The engine tracks (or lazily computes) four shapes of link between any two NPCs:

1. Affection / liking

The simplest. Some NPCs like each other personally - old friends, lovers, mentor-and-student, sworn siblings. Others dislike or actively hate each other.

You can pick this up from dialogue. A vendor who lights up when you mention another NPC has a positive link. A vendor who deflects or scowls when you mention another NPC has a negative one. Direct questions also work: ask <name> about <other> often surfaces the link in clear text.

2. Faction alignment

NPCs belong to factions (Temple, Collegium, Town Guard, Thieves' Guild, etc.). NPCs in aligned factions extend each other goodwill by default; NPCs in opposed factions extend the opposite.

Pair Stance
Temple ↔ Bone Chapel Theological opposition; civil but cold
Town Guard ↔ Thieves' Guild Active opposition; mutual surveillance
Arcane Collegium ↔ Wild Coven Orthodox vs. unorthodox; tolerated, not friendly
River Seers ↔ Pale Order Old traditions vs. newer rites

Your standing with one faction colors how every NPC in the opposed faction reads you, even before you've ever spoken to them.

3. Debt / obligation

A subtler shape. NPC A did something for NPC B - paid off a debt, hid a body, vouched at a hiring, raised a child. NPC B owes them. The engine doesn't always surface this; the debt-of-obligation is mostly a quest hook, where finding out who-owes-whom unlocks options you didn't know existed.

4. Shared secret

The leverage layer. Two NPCs share a piece of information neither one wants to be public. Either of them is vulnerable to anyone who learns it. The blackmail wiring system (see [project notes elsewhere]) is built around this shape.


The big practical thing: your Trust with one NPC affects your starting Trust with others connected to them.

The bring-a-friend bonus. If you're Friend-tier with NPC A and you walk into NPC B's shop, and A and B like each other, B starts the conversation at Acquaintance with you instead of Stranger. You skipped a tier just by arriving recommended.

The friend-of-my-enemy penalty. Same logic in reverse. If A and B hate each other, your Friend-tier bond with A means B greets you at negative-Acquaintance. You'll feel it in the first sentence.

Faction collision. An Honored (or higher) standing with one faction shifts every NPC in the opposed faction one tier lower on your behalf.

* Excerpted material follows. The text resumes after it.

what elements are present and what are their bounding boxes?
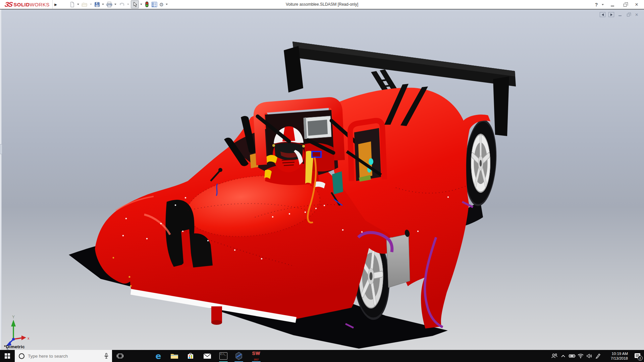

The Town Guard treats a Thieves' Guild Honored with active suspicion regardless of your personal record.

Romance triangles. If you're romantically pursuing NPC A, and NPC B is also in love with A (or used to be, or thinks they should be), B's stance toward you can change sharply. Sometimes that's jealousy and a Trust drop; sometimes that's resignation and a small bond gain; rarely that's a duel-or-blessing scene.

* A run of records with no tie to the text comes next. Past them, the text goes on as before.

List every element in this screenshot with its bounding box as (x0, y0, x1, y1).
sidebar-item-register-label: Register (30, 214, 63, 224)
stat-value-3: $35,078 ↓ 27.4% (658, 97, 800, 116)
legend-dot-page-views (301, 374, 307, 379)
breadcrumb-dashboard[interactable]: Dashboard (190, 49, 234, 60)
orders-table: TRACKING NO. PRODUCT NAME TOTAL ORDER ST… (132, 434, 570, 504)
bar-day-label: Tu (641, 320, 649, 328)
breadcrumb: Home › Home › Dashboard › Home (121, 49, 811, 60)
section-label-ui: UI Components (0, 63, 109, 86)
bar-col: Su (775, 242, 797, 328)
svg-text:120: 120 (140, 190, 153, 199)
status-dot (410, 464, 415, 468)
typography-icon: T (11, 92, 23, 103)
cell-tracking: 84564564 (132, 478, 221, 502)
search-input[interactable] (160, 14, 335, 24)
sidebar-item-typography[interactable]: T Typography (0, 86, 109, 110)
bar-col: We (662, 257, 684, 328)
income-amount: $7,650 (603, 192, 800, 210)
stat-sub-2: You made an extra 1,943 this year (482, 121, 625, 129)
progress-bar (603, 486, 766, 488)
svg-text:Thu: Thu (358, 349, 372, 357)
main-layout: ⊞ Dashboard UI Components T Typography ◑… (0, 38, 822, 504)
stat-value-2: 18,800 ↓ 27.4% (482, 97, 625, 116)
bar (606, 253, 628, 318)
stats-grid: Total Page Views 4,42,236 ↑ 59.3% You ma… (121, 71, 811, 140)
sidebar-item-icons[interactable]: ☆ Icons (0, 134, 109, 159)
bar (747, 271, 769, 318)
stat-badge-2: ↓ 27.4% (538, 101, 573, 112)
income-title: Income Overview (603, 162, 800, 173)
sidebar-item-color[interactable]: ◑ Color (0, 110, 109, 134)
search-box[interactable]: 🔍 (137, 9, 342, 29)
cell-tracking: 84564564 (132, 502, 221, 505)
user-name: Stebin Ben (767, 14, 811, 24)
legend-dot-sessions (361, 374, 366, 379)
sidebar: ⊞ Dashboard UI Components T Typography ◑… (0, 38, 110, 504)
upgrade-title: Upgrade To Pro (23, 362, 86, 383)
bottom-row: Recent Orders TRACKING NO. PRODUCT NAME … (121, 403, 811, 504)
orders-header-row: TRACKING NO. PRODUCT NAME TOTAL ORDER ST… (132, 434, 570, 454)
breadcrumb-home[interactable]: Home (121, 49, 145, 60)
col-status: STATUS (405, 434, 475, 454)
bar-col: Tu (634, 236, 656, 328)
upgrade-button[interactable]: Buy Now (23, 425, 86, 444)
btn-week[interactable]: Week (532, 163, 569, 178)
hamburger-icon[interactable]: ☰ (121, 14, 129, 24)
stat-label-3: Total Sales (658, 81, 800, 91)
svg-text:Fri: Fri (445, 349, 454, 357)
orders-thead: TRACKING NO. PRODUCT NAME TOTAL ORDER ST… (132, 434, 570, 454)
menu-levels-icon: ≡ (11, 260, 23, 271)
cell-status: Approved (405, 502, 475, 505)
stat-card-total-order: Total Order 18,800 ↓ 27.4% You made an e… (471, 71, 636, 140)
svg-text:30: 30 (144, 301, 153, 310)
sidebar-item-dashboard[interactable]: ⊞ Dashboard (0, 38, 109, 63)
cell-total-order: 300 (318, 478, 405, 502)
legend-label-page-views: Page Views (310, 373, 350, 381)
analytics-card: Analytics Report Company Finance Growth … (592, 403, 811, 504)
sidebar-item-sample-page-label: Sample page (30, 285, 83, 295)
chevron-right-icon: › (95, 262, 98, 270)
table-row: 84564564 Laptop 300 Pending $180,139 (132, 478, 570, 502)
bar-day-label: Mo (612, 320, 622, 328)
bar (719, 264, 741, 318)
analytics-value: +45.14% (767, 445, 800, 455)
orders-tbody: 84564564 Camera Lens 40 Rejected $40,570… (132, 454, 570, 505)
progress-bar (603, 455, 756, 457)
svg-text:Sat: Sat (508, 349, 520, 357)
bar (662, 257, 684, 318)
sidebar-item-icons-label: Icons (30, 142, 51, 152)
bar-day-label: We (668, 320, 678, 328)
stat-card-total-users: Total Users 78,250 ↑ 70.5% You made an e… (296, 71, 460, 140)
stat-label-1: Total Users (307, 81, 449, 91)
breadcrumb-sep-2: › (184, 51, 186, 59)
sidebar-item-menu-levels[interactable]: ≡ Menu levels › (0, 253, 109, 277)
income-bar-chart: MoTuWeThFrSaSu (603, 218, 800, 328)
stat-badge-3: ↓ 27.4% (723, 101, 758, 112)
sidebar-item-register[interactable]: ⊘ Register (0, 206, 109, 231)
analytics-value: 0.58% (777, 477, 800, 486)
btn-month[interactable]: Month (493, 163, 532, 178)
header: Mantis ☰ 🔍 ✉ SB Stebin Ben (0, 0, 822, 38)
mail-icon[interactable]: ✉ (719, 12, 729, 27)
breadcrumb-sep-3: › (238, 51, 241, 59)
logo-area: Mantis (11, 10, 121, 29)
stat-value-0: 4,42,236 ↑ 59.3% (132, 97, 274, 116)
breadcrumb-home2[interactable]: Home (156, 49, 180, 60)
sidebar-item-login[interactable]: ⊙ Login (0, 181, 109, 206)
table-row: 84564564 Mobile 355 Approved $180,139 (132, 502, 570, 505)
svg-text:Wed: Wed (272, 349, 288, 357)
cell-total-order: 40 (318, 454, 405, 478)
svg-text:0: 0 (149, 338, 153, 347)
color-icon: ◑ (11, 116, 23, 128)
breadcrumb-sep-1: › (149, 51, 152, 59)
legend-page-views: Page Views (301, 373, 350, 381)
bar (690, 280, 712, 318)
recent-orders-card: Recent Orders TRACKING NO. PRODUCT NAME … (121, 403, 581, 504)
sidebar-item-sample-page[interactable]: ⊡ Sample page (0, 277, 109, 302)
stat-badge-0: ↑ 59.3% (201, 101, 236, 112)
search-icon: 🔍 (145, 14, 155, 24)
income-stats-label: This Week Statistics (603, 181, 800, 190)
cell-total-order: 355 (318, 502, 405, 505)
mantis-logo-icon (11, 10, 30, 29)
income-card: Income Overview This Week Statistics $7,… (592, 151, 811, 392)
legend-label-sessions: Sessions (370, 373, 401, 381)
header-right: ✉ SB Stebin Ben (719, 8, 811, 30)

Surfaces you'll notice in play

A handful of in-game signals that NPC-to-NPC links are active around you:

  • Cross-referenced dialogue. "I heard you've been talking to Tessa. Be careful with her - she remembers who said what."
  • Price quotes shift. A vendor who likes your last patron may quietly knock 10% off. A vendor who dislikes them may quietly add 10% on.
  • Quest gating. Some quests require an introduction from a third NPC. The third NPC won't introduce you unless they like both you AND the quest-giver.
  • Faction warnings. Joining a faction may sour your Trust with NPCs from opposed factions - sometimes permanently, sometimes only until you show you can still be trusted across the line.
  • Bystander reactions. Walk into a bar with a high- reputation companion in your party and the bar reacts. The same bar with a known criminal in tow reacts the other way.

Strategic moves that use the dynamics

A few patterns experienced players use:

Triangular favors

You want NPC C to do something for you. You know NPC C likes NPC B. You know NPC B likes you. So you ask NPC B to introduce you to NPC C. C accepts B's vouching as if it were a Trust tier you'd never personally earned.

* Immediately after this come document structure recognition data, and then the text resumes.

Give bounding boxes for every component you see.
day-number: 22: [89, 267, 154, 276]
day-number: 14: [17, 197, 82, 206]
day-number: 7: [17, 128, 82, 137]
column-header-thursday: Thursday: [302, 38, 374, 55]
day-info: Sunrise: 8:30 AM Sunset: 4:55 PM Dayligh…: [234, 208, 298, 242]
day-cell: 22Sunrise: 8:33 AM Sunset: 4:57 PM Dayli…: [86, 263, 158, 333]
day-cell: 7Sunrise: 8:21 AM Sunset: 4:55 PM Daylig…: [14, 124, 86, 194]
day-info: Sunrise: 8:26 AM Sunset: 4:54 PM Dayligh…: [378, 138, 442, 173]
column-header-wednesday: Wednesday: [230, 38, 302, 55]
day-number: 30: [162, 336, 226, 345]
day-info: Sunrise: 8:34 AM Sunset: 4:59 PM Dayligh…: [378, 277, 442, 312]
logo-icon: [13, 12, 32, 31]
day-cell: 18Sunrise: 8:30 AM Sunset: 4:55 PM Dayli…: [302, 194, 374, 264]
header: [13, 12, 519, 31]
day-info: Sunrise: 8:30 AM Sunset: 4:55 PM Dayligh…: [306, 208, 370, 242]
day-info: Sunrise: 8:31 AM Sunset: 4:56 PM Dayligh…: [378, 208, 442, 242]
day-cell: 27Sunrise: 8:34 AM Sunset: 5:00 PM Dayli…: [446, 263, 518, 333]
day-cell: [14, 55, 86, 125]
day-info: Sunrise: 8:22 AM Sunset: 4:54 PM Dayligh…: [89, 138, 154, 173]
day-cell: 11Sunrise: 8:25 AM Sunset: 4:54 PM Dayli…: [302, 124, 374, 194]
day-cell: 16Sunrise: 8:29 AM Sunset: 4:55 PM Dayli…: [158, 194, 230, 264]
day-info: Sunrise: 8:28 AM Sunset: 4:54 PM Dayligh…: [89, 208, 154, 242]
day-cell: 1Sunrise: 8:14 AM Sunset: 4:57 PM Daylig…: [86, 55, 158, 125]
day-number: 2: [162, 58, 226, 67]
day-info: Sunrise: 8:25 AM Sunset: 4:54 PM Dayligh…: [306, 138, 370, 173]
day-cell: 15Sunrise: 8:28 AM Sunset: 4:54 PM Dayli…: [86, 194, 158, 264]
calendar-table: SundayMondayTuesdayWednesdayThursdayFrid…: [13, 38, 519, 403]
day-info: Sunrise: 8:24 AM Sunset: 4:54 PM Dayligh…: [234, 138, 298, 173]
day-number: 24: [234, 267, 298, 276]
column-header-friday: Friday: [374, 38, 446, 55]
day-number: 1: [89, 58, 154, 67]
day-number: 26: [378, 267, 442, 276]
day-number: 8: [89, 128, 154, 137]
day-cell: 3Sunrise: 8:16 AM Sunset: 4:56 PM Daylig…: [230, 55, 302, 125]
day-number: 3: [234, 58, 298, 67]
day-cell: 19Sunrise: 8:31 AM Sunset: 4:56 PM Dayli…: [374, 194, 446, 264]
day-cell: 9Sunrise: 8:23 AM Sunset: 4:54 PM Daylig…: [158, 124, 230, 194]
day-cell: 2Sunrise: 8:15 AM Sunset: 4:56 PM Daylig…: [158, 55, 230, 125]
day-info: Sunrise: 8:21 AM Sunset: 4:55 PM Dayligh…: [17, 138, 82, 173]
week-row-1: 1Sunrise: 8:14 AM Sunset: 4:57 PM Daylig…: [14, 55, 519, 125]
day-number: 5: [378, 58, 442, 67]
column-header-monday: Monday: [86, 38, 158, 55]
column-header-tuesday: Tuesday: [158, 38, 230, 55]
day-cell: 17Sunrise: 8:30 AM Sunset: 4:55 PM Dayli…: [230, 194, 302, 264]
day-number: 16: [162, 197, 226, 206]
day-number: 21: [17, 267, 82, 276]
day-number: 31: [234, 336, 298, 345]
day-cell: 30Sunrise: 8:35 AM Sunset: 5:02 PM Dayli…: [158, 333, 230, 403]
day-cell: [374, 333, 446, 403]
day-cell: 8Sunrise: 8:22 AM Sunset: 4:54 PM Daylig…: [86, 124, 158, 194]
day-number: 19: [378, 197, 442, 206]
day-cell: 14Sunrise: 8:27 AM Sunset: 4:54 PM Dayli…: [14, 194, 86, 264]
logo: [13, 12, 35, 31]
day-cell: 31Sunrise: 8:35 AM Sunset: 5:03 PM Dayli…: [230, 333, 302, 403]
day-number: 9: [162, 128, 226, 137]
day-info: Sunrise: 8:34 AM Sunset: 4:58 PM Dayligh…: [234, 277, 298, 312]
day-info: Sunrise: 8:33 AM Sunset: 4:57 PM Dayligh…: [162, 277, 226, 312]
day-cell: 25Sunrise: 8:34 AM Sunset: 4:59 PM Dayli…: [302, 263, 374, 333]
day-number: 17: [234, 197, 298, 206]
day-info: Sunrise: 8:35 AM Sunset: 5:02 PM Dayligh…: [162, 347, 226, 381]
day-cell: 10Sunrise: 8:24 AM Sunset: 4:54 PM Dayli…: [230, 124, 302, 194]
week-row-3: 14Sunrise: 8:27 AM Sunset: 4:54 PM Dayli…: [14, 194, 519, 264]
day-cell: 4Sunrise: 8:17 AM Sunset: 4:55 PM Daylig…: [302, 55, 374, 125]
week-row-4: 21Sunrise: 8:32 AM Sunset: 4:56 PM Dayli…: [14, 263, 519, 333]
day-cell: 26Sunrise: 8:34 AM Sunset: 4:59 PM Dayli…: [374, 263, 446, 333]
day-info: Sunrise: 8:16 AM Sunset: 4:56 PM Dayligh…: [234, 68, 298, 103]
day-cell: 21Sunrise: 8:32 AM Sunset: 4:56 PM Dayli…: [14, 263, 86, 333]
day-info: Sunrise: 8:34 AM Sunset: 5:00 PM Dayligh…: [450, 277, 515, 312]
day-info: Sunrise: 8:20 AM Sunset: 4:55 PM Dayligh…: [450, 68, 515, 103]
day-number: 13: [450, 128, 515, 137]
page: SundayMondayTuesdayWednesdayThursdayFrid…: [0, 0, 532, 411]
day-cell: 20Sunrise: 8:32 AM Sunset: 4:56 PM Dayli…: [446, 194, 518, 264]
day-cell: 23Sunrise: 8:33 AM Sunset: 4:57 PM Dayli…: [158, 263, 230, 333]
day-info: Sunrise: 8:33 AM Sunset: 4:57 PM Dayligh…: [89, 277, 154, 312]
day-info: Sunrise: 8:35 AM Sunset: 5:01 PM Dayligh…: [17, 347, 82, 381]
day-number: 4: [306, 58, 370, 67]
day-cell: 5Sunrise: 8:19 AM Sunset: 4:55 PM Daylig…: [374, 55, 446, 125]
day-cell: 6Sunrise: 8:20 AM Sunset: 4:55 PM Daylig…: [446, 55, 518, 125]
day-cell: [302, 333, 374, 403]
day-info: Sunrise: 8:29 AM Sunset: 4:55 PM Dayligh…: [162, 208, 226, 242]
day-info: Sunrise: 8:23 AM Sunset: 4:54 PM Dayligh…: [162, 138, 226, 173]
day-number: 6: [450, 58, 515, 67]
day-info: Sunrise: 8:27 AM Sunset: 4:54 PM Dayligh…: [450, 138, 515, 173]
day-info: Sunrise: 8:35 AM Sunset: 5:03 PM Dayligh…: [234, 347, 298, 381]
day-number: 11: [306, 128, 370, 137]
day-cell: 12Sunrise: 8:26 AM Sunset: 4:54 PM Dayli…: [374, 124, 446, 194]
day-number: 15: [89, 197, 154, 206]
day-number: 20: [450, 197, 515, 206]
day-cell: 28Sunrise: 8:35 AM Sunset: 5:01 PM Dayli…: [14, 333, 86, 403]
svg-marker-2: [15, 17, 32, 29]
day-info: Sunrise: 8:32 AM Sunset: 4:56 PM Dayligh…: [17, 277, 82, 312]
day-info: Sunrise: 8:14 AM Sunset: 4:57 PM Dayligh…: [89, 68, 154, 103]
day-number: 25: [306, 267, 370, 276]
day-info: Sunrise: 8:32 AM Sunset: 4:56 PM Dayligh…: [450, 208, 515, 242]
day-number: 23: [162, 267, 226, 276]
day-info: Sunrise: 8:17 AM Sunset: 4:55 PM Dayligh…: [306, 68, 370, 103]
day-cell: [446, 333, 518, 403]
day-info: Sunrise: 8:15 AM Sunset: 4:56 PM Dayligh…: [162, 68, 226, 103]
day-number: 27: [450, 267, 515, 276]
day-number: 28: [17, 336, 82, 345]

The cost: B is now invested in your relationship with C. Burning C also burns B's expectations.

Leverage chains

NPC A has a secret that NPC B doesn't want public. NPC B runs the shop you want a back-room price at. You don't need to use the secret - you need NPC B to know that you know. Subtle pressure, all upside, no public scene.

The cost: this is the blackmail system. NPCs who feel leveraged remember. Some will pay; some will plot revenge; some will sell you out to a higher-tier rival.

Faction shortcut

You want a Collegium rank-up but you're low on rep there and high on rep with the Temple. Some Temple-aligned scholars at the Collegium will fast-track a recommendation if you've helped the Temple recently. Cross-faction favors travel; not for free, but they travel.

Romance broker

The Velvet Curtain runs on this. Sometimes the path to NPC A's affection runs through a confidant who already knows them - the confidant is happy to introduce you in exchange for a future favor.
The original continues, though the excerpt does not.